**About this task**
Repeat the entries below word for word, though any picture in them should be dropped.

====== Record extracts ======

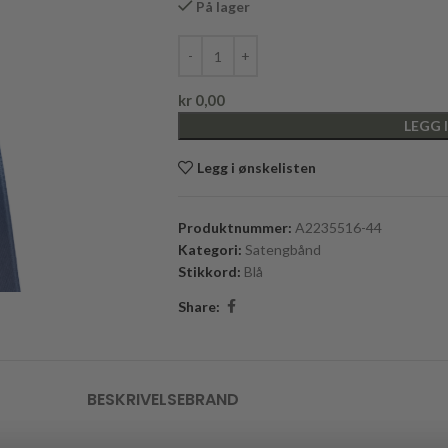
På lager
kr
0,00
LEGG 
Legg i ønskelisten
Produktnummer:
A2235516-44
Kategori:
Satengbånd
Stikkord:
Blå
Share:
BESKRIVELSE
BRAND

======

**Answer**
På lager
kr
0,00
LEGG 
Legg i ønskelisten
Produktnummer:
A2235516-44
Kategori:
Satengbånd
Stikkord:
Blå
Share:
BESKRIVELSE
BRAND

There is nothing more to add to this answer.